Following are more detailed results of the laparoscopic orchiopexy performed by the authors, highlighting the postoperative location of the viable testis in the scrotum. A total of 79.6% in the PLO group were successfully fixed in the lower scrotum and 64.3% in the FSLO group. When classifying the FSLO into one-stage and two-stage FSLO, the success rate of the one-stage FSLO was 63.6% and that of the two-stage FSLO was 66.7%. When analyzing the ages of patients statistically in the SPSS software program by use of the student's t test, we found that the mean age of the patients whose testes were fixed in the lower scrotum was 1.91±1.9 years and the mean age of the patients whose testes were fixed in the upper scrotum was 3.91±3.23 years. The age of patients whose testes were located in the lower scrotum was therefore younger, but the difference was not significant statistically (p=0.072) (Table 3). When analyzing the postoperative location of the viable testis according to the period of clinical follow-up, 83.7% were fixed in the lower scrotum and 14.0% in the upper scrotum within 1 month; however, 76.2% were located in the lower scrotum and 17.5% in the upper scrotum beyond 3 months. Upward migration of the viable testis occurred in some cases. We conclude that long-term clinical follow-up on the location of the fixed testis is required even if there is a satisfactory result right after or 1 month after the operation.

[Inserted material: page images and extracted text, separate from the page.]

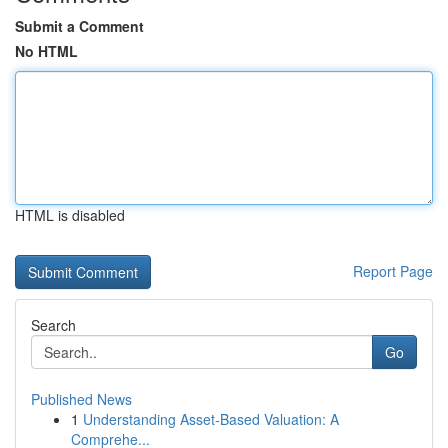
Submit a Comment
No HTML
HTML is disabled
Report Page
Search
Go
Published News
1
Understanding Asset-Based Valuation: A
Comprehe...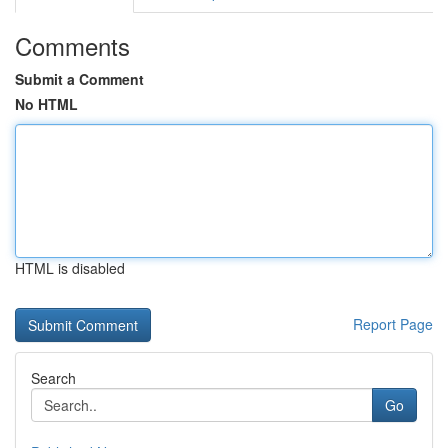
Comments
Submit a Comment
No HTML
HTML is disabled
Report Page
Search
Go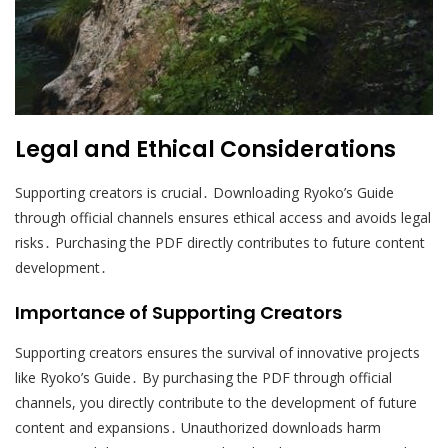
Legal and Ethical Considerations
Supporting creators is crucial․ Downloading Ryoko’s Guide
through official channels ensures ethical access and avoids legal
risks․ Purchasing the PDF directly contributes to future content
development․
Importance of Supporting Creators
Supporting creators ensures the survival of innovative projects
like Ryoko’s Guide․ By purchasing the PDF through official
channels, you directly contribute to the development of future
content and expansions․ Unauthorized downloads harm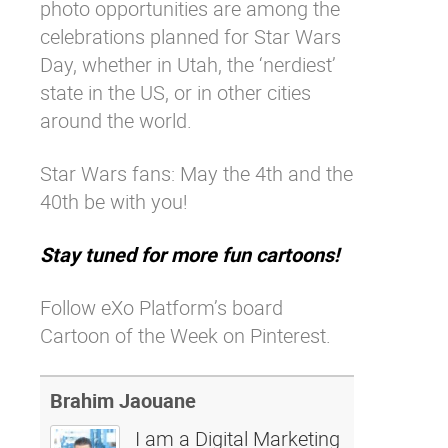
photo opportunities are among the
celebrations planned for Star Wars
Day, whether in Utah, the ‘nerdiest’
state in the US, or in other cities
around the world.
Star Wars fans: May the 4th and the
40th be with you!
Stay tuned for more fun cartoons!
Follow eXo Platform’s board
Cartoon of the Week on Pinterest.
Brahim Jaouane
I am a Digital Marketing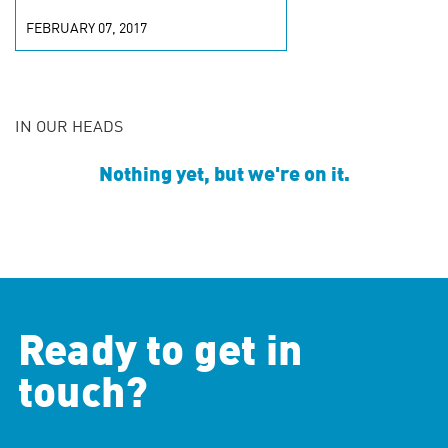
FEBRUARY 07, 2017
IN OUR HEADS
Nothing yet, but we're on it.
Ready to get in
touch?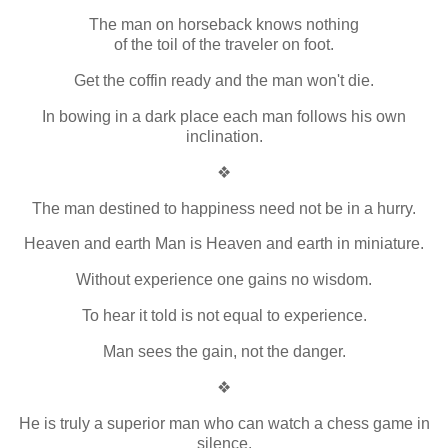
The man on horseback knows nothing
of the toil of the traveler on foot.
Get the coffin ready and the man won't die.
In bowing in a dark place each man follows his own
inclination.
❖
The man destined to happiness need not be in a hurry.
Heaven and earth Man is Heaven and earth in miniature.
Without experience one gains no wisdom.
To hear it told is not equal to experience.
Man sees the gain, not the danger.
❖
He is truly a superior man who can watch a chess game in
silence.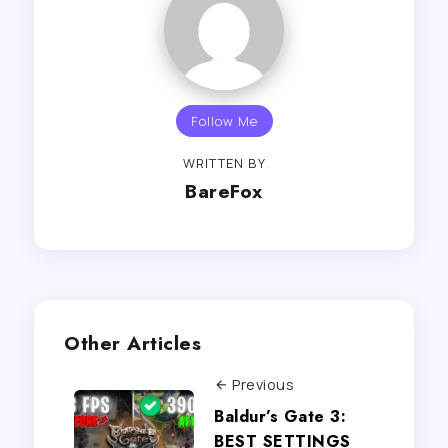
Follow Me
WRITTEN BY
BareFox
Other Articles
Previous
Baldur’s Gate 3:
BEST SETTINGS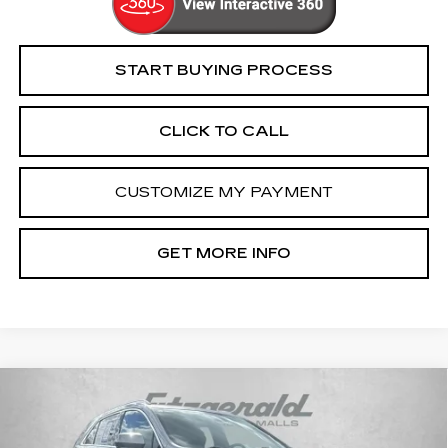
START BUYING PROCESS
CLICK TO CALL
CUSTOMIZE MY PAYMENT
GET MORE INFO
Compare Vehicle
USED
2024
CADILLAC XT4
$31,794
PREMIUM LUXURY
FITZWAY PRICE
Price Drop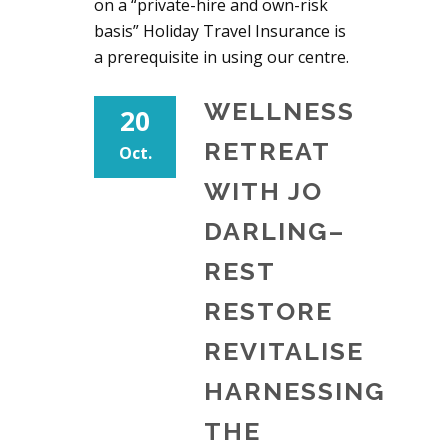
on a “private-hire and own-risk
basis” Holiday Travel Insurance is
a prerequisite in using our centre.
WELLNESS
20
RETREAT
Oct.
WITH JO
DARLING–
REST
RESTORE
REVITALISE
HARNESSING
THE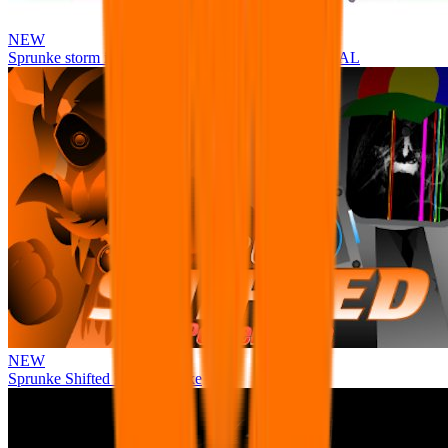
NEW
Sprunke storm infection (Phase 3 update!!!) OFFICIAL
NEW
Sprunke Shifted Pepper's Take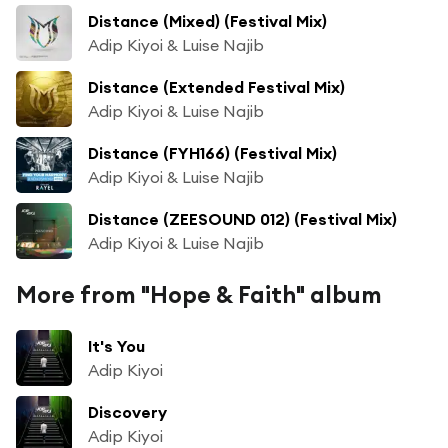
Distance (Mixed) (Festival Mix)
Adip Kiyoi & Luise Najib
Distance (Extended Festival Mix)
Adip Kiyoi & Luise Najib
Distance (FYH166) (Festival Mix)
Adip Kiyoi & Luise Najib
Distance (ZEESOUND 012) (Festival Mix)
Adip Kiyoi & Luise Najib
More from "Hope & Faith" album
It's You
Adip Kiyoi
Discovery
Adip Kiyoi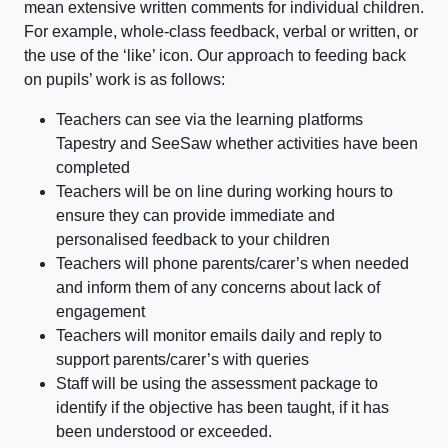
mean extensive written comments for individual children.
For example, whole-class feedback, verbal or written, or
the use of the ‘like’ icon. Our approach to feeding back
on pupils’ work is as follows:
Teachers can see via the learning platforms
Tapestry and SeeSaw whether activities have been
completed
Teachers will be on line during working hours to
ensure they can provide immediate and
personalised feedback to your children
Teachers will phone parents/carer’s when needed
and inform them of any concerns about lack of
engagement
Teachers will monitor emails daily and reply to
support parents/carer’s with queries
Staff will be using the assessment package to
identify if the objective has been taught, if it has
been understood or exceeded.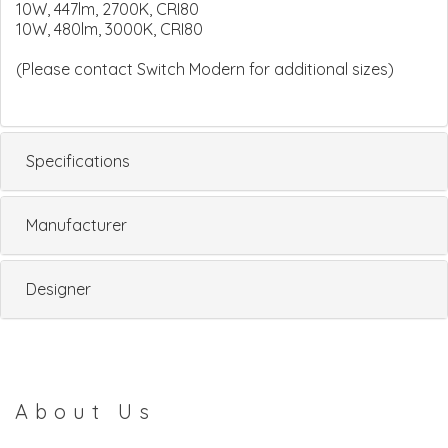
10W, 447lm, 2700K, CRI80
10W, 480lm, 3000K, CRI80
(Please contact Switch Modern for additional sizes)
Specifications
Manufacturer
Designer
About Us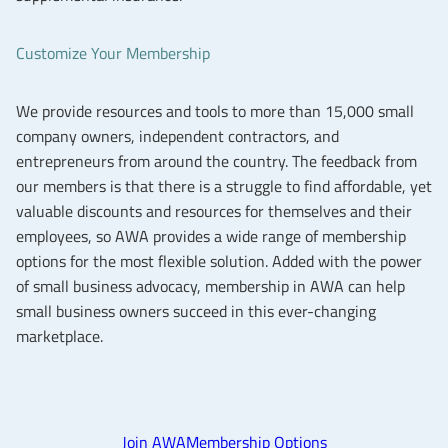
Customize Your Membership
We provide resources and tools to more than 15,000 small
company owners, independent contractors, and
entrepreneurs from around the country. The feedback from
our members is that there is a struggle to find affordable, yet
valuable discounts and resources for themselves and their
employees, so AWA provides a wide range of membership
options for the most flexible solution. Added with the power
of small business advocacy, membership in AWA can help
small business owners succeed in this ever-changing
marketplace.
Join AWA
Membership Options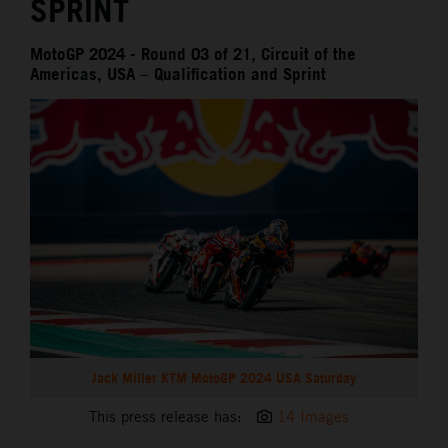
SPRINT
MotoGP 2024 - Round 03 of 21, Circuit of the
Americas, USA – Qualification and Sprint
Jack Miller KTM MotoGP 2024 USA Saturday
This press release has:
14 Images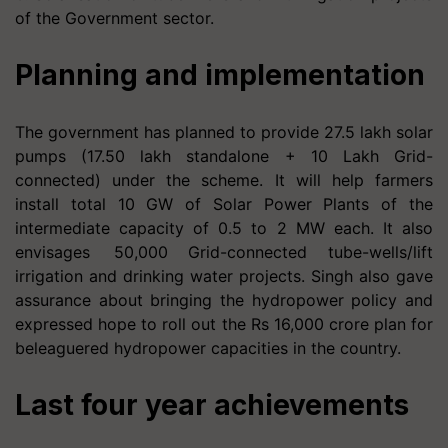
of the Government sector.
Planning and implementation
The government has planned to provide 27.5 lakh solar
pumps (17.50 lakh standalone + 10 Lakh Grid-
connected) under the scheme. It will help farmers
install total 10 GW of Solar Power Plants of the
intermediate capacity of 0.5 to 2 MW each. It also
envisages 50,000 Grid-connected tube-wells/lift
irrigation and drinking water projects. Singh also gave
assurance about bringing the hydropower policy and
expressed hope to roll out the Rs 16,000 crore plan for
beleaguered hydropower capacities in the country.
Last four year achievements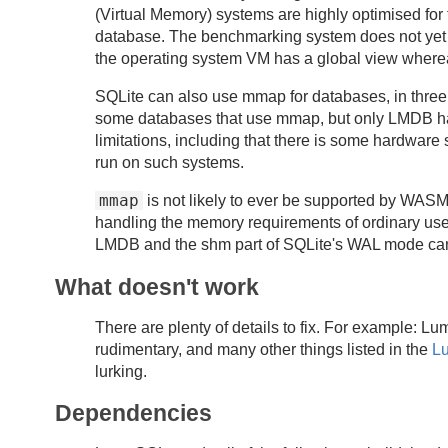
(Virtual Memory) systems are highly optimised for 
database. The benchmarking system does not ye
the operating system VM has a global view where
SQLite can also use mmap for databases, in three
some databases that use mmap, but only LMDB has
limitations, including that there is some hardware
run on such systems.
mmap
is not likely to ever be supported by WA
handling the memory requirements of ordinary u
LMDB and the shm part of SQLite's WAL mode ca
What doesn't work
There are plenty of details to fix. For example: L
rudimentary, and many other things listed in the
L
lurking.
Dependencies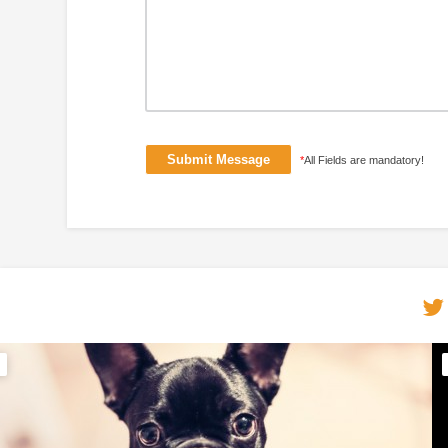
*
All Fields are mandatory!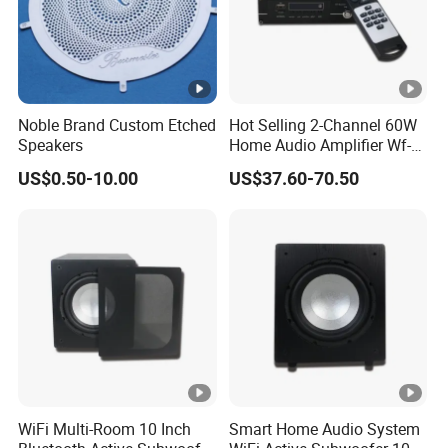
Noble Brand Custom Etched
Hot Selling 2-Channel 60W
Speakers
Home Audio Amplifier Wf-
AMP260 with Wireless
US$0.50-10.00
US$37.60-70.50
WiFi/ Bluetooth/ USB/
Radio/ Micro SD and Aux
Input
WiFi Multi-Room 10 Inch
Smart Home Audio System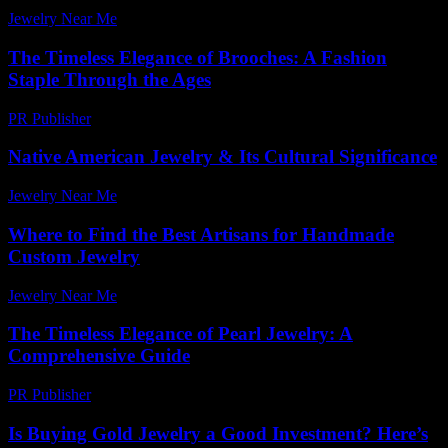
Jewelry Near Me
-
June 5, 2026
The Timeless Elegance of Brooches: A Fashion
Staple Through the Ages
PR Publisher
-
February 23, 2026
Native American Jewelry & Its Cultural Significance
Jewelry Near Me
-
June 7, 2026
Where to Find the Best Artisans for Handmade
Custom Jewelry
Jewelry Near Me
-
July 15, 2026
The Timeless Elegance of Pearl Jewelry: A
Comprehensive Guide
PR Publisher
-
February 22, 2026
Is Buying Gold Jewelry a Good Investment? Here’s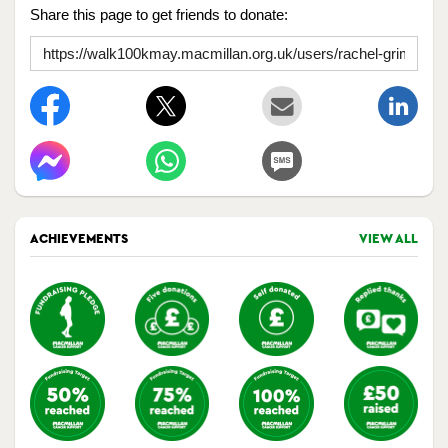
Share this page to get friends to donate:
ACHIEVEMENTS
VIEW ALL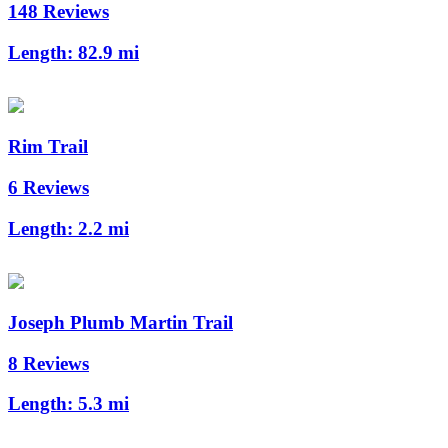
148 Reviews
Length:
82.9 mi
Rim Trail
6 Reviews
Length:
2.2 mi
Joseph Plumb Martin Trail
8 Reviews
Length:
5.3 mi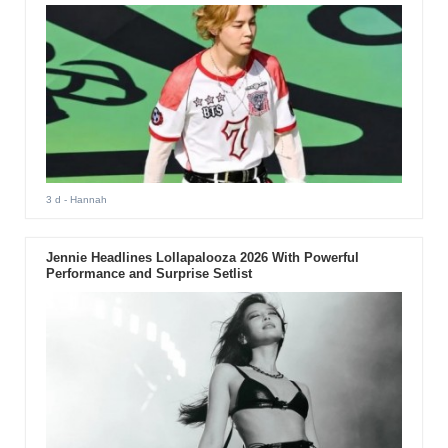
3 d
- Hannah
Jennie Headlines Lollapalooza 2026 With Powerful
Performance and Surprise Setlist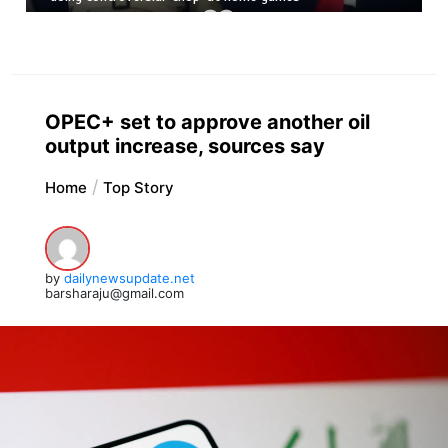
OPEC+ set to approve another oil
output increase, sources say
Home
Top Story
by
dailynewsupdate.net
barsharaju@gmail.com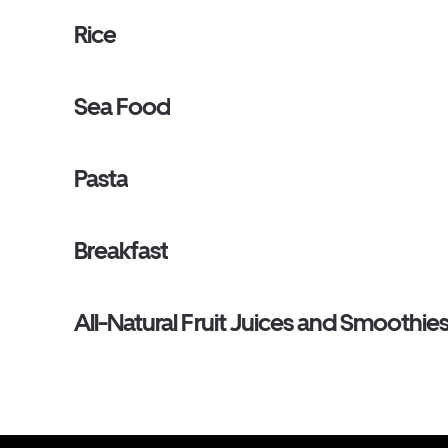
Rice
Sea Food
Pasta
Breakfast
All-Natural Fruit Juices and Smoothie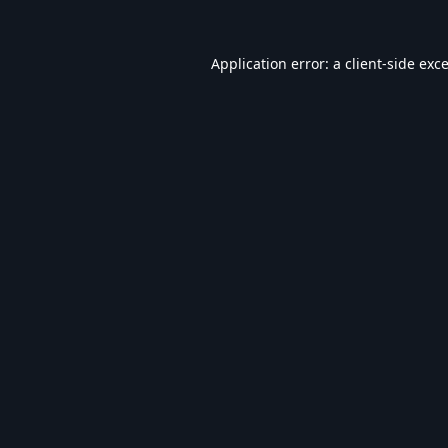
Application error: a
client
-side exc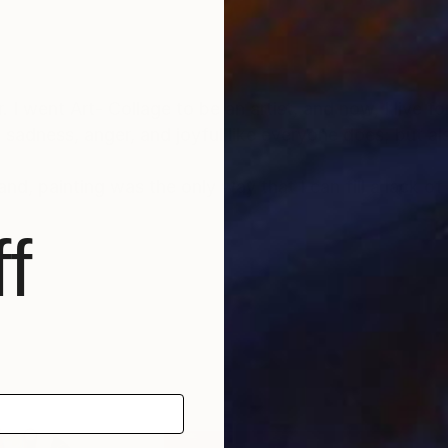
I went Art- Collage to be an artist, and now, I live f
e, sadness, anger, and joyful like everyone does; but a
nd, painting was the only way that I can fill a lack o
f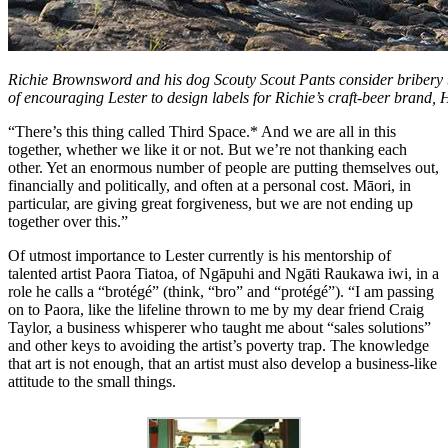
Richie Brownsword and his dog Scouty Scout Pants consider bribery b
of encouraging Lester to design labels for Richie’s craft-beer brand,
“There’s this thing called Third Space.* And we are all in this
together, whether we like it or not. But we’re not thanking each
other. Yet an enormous number of people are putting themselves out,
financially and politically, and often at a personal cost. Māori, in
particular, are giving great forgiveness, but we are not ending up
together over this.”
Of utmost importance to Lester currently is his mentorship of
talented artist Paora Tiatoa, of Ngāpuhi and Ngāti Raukawa iwi, in a
role he calls a “brotégé” (think, “bro” and “protégé”). “I am passing
on to Paora, like the lifeline thrown to me by my dear friend Craig
Taylor, a business whisperer who taught me about “sales solutions”
and other keys to avoiding the artist’s poverty trap. The knowledge
that art is not enough, that an artist must also develop a business-like
attitude to the small things.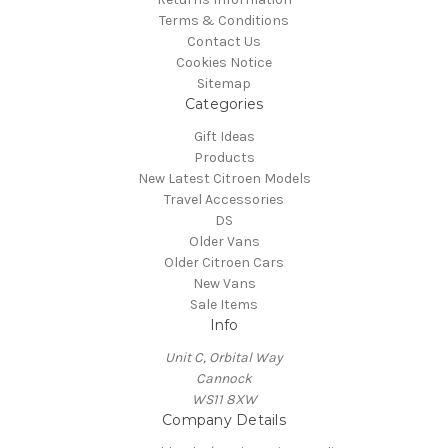
Terms & Conditions
Contact Us
Cookies Notice
Sitemap
Categories
Gift Ideas
Products
New Latest Citroen Models
Travel Accessories
DS
Older Vans
Older Citroen Cars
New Vans
Sale Items
Info
Unit C, Orbital Way
Cannock
WS11 8XW
Company Details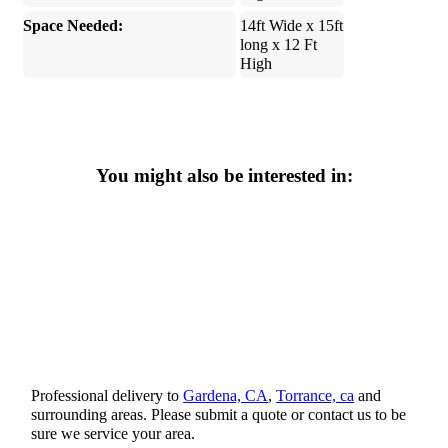
Space Needed:
14ft Wide x 15ft
long x 12 Ft
High
You might also be interested in:
Professional delivery to
Gardena, CA
,
Torrance, ca
and
surrounding areas. Please submit a quote or contact us to be
sure we service your area.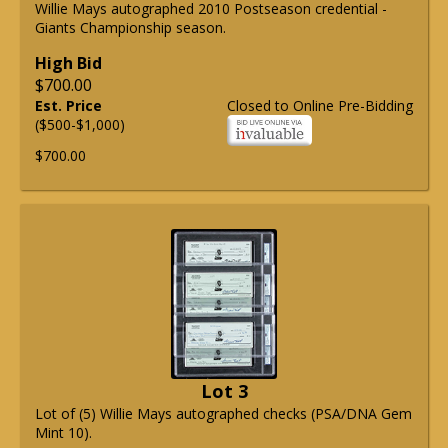
Willie Mays autographed 2010 Postseason credential -
Giants Championship season.
High Bid
$700.00
Est. Price
Closed to Online Pre-Bidding
($500-$1,000)
$700.00
Lot 3
Lot of (5) Willie Mays autographed checks (PSA/DNA Gem
Mint 10).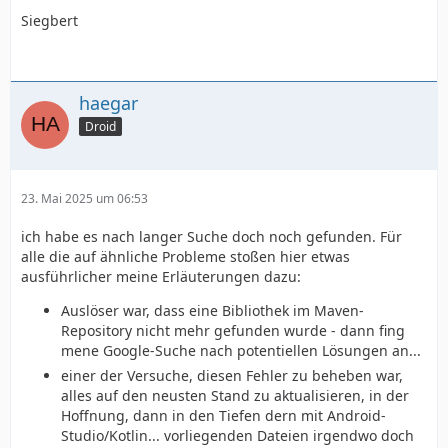
Siegbert
haegar
Droid
23. Mai 2025 um 06:53
ich habe es nach langer Suche doch noch gefunden. Für
alle die auf ähnliche Probleme stoßen hier etwas
ausführlicher meine Erläuterungen dazu:
Auslöser war, dass eine Bibliothek im Maven-
Repository nicht mehr gefunden wurde - dann fing
mene Google-Suche nach potentiellen Lösungen an...
einer der Versuche, diesen Fehler zu beheben war,
alles auf den neusten Stand zu aktualisieren, in der
Hoffnung, dann in den Tiefen dern mit Android-
Studio/Kotlin... vorliegenden Dateien irgendwo doch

Laparoscopic orchiopexy for a nonpalpable intra-abdominal testis shows a high success rate and high survival rate of the testes regardless of the distance from the internal inguinal ring to the nonpalpable intra-abdominal testis. In the follow-up after fixing the viable testes in the lower scrotum, however, atrophy or the upward migration of the testis was detected in some cases. Therefore, long-term and vigilant clinical follow-up is recommended even after successful laparoscopic orchiopexy.
The authors have nothing to disclose.